A segunda medida anunciada pela gestão municipal de Porto Alegre é a incorporação do “tratamento precoce”. Dados “in vitro” sugeriram que diversos medicamentos inibiam o SARS-Cov-2 em cultura de células de macacos, como é o caso de antirretrovirais utilizados para tratamento do HIV, cloroquina e vermífugos, no entanto nenhum deles demonstrou qualquer utilidade quando foram testados em pesquisas clínicas. De fato, Ensaios Clínicos Randomizados realizados na América do Norte, Espanha e Brasil, entre outros países, não mostraram diferenças quando se comparou a eficácia do tratamento com hidroxicloroquina e azitromicina ao placebo, seja em pacientes ambulatoriais ou hospitalizados. Esses estudos incluíram o “tratamento precoce” desde o 1º, 3º, 5º ou 7º dia após o início dos sintomas e não mostraram diferenças quando foram analisadas a duração dos sintomas, a necessidade de hospitalização ou a ocorrência de mortes.
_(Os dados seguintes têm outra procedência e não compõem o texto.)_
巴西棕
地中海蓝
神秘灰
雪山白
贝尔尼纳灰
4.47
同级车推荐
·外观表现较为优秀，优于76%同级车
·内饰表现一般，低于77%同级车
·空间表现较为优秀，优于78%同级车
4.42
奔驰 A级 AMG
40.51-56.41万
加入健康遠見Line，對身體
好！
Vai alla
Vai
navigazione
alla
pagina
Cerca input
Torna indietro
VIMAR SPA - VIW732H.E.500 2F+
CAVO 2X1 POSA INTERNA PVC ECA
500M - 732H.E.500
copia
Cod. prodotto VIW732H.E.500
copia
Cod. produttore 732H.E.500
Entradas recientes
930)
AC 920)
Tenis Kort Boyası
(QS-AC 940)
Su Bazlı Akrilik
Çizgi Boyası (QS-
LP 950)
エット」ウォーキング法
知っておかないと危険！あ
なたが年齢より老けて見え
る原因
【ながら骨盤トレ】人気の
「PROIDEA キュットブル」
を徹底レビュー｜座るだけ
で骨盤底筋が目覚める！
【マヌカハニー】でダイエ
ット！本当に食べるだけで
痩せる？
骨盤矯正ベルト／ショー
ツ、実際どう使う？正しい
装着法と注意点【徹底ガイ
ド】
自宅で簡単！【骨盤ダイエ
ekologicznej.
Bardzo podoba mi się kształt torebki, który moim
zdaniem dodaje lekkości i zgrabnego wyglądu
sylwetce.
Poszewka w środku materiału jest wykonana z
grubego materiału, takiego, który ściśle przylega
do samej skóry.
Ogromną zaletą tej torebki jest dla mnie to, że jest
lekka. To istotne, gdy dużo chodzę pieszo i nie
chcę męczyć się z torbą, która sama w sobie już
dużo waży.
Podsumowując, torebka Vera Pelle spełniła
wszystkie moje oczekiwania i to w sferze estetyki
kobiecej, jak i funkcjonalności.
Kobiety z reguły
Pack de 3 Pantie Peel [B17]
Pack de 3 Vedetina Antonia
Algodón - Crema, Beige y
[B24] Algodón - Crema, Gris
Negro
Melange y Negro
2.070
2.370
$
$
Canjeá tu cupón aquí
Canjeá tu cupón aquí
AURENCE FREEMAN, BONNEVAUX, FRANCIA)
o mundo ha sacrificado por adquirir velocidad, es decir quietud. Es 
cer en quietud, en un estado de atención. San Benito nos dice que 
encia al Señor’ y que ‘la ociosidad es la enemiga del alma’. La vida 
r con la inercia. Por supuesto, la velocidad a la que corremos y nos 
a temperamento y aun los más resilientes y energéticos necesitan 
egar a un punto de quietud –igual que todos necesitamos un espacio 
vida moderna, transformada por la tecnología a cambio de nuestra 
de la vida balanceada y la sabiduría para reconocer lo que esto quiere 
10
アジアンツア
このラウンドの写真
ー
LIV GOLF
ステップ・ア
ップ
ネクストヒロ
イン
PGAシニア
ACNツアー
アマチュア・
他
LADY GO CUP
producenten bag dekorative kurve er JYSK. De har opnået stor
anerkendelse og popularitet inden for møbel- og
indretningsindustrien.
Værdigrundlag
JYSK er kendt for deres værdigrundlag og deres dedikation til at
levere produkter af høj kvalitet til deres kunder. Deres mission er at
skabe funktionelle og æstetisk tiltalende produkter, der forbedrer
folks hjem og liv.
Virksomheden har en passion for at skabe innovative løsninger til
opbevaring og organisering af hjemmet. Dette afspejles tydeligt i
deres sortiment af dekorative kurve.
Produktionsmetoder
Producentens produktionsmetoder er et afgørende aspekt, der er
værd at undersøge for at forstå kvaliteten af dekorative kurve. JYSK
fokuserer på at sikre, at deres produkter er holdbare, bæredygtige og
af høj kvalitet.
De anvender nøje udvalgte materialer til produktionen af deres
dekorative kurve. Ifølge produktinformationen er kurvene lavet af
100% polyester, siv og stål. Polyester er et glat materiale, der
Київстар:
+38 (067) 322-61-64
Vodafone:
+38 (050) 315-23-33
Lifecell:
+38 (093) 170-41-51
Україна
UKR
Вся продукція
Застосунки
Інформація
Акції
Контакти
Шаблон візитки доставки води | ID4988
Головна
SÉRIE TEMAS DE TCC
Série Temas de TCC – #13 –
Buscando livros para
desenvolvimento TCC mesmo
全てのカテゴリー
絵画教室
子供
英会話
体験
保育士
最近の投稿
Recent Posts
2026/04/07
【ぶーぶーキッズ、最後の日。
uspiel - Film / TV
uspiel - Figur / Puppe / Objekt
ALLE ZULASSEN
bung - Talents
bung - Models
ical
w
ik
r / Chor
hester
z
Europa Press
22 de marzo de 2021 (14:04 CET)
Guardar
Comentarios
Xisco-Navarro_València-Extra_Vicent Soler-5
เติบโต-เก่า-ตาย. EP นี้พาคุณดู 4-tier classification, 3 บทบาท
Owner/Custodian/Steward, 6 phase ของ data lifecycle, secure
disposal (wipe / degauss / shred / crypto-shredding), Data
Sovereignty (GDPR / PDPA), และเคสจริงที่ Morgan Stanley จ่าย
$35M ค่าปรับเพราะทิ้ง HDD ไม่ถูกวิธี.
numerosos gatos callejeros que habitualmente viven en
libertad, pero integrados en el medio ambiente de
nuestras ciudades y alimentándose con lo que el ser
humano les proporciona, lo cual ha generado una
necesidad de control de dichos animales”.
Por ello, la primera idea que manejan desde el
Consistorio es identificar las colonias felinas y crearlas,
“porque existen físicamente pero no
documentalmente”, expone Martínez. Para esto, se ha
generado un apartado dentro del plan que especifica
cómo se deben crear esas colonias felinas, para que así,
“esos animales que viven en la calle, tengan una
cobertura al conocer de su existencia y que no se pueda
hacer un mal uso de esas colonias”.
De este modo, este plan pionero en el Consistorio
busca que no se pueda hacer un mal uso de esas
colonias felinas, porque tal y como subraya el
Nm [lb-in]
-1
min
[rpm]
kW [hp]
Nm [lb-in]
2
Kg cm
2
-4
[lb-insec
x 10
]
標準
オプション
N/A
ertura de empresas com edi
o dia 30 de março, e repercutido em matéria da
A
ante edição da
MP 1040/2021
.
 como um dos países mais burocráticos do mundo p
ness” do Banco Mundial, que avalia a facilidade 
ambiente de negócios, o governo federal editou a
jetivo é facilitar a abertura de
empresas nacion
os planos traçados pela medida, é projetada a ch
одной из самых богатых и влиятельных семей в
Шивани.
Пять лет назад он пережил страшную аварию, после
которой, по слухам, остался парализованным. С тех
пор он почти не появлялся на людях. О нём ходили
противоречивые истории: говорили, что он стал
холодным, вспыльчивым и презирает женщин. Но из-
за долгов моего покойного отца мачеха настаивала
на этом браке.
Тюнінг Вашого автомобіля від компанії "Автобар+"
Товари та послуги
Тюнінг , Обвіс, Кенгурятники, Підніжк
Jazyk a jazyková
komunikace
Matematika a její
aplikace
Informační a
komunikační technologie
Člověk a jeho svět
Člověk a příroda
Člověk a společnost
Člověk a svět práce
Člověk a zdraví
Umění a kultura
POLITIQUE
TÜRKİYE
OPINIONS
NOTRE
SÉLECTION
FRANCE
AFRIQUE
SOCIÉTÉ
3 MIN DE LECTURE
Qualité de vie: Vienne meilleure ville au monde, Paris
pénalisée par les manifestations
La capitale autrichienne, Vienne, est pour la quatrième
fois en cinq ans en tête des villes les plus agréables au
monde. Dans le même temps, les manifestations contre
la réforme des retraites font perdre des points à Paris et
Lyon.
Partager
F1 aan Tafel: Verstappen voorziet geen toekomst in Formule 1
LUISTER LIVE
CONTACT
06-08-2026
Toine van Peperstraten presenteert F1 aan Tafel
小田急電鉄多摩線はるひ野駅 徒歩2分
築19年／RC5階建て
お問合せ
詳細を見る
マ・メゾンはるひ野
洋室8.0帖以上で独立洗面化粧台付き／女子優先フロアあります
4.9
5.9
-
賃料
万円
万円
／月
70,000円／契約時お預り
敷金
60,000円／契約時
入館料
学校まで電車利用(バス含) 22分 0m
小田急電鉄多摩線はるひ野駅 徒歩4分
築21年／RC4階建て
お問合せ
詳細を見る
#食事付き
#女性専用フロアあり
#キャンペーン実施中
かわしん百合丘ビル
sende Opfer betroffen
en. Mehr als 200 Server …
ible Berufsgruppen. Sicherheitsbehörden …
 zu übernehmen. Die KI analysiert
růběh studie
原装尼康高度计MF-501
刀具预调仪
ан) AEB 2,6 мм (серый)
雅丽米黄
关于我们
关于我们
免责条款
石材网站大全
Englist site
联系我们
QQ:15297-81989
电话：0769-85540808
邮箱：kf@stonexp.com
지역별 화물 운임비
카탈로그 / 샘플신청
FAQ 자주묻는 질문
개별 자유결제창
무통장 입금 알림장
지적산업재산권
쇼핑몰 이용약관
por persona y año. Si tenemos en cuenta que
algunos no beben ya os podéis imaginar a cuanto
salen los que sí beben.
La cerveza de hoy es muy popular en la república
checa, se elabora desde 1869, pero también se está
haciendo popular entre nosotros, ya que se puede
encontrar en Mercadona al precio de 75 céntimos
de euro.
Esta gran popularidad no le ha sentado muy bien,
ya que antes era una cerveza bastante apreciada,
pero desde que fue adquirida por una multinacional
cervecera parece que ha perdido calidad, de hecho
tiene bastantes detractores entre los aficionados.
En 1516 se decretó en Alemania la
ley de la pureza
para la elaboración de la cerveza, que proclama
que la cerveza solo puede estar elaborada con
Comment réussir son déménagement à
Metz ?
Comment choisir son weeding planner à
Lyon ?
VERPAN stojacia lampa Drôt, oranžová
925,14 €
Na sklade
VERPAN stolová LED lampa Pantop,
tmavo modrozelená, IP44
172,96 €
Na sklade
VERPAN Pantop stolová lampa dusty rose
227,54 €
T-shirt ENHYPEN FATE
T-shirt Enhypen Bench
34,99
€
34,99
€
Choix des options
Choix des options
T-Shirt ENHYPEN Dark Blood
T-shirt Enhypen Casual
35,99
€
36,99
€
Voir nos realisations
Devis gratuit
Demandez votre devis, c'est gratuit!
Por outro lado, pacientes que receberam tais medicamentos tiveram significativamente mais efeitos adversos comparados àqueles que receberam placebo.
Ivermectina, nitazoxanida, vitamina D e zinco também não possuem eficácia, restando apenas dados secundários provenientes de estudos retrospectivos e não planejados para esta finalidade, portanto com menor força de evidência científica.
Corticosteroides são adequadamente indicados quando há redução da oxigenação sanguínea devido ao comprometimento pulmonar secundário ao processo inflamatório desencadeado pela covid-19. No entanto, corticosteroides não têm indicação técnica na ausência de hipóxia e lesões pulmonares, além de serem potencialmente prejudiciais, caso utilizados nos primeiros dias de sintomas, pois podem agravar a doença devido ao aumento da carga viral.
O manejo terapêutico da covid deve ser individualizado e nunca baseado na estratégia de “kits”. Estes não causam benefício, mas dano potencial, tanto no plano individual, devido a efeitos adversos ou negligência a outros sintomas pelo fato de o paciente sentir-se tratado, quanto no plano coletivo, pelo relaxamento de medidas preventivas devido à falsa sensação de segurança.
São 25 mil comprimidos de hidroxicloroquina, 25 mil comprimidos de ivermectina e 52 mil comprimidos de azitromicina adquiridos com recursos públicos ao invés de utilizá-los na aquisição de testes diagnósticos e antibióticos ou mesmo para ampliação de equipes de saúde ou na melhoria dos serviços de saúde da periferia da cidade. Diante desta pandemia, os gestores de Porto Alegre ajudariam a população se utilizassem a ciência para definir suas políticas e evitassem o emprego dos escassos recursos públicos em ações que aumentam o risco de transmissão comunitária e a mortalidade, e ainda expõem a população a tratamentos ineficazes. Sem utilizar a produção científica mundial e as melhores evidências científicas disponíveis, não conseguiremos enfrentar a pandemia.
“Hallal et al”, por Ronaldo Hallal
Ronaldo Hallal é médico, infectologista e consultor da Sociedade Riograndense de Infectologia.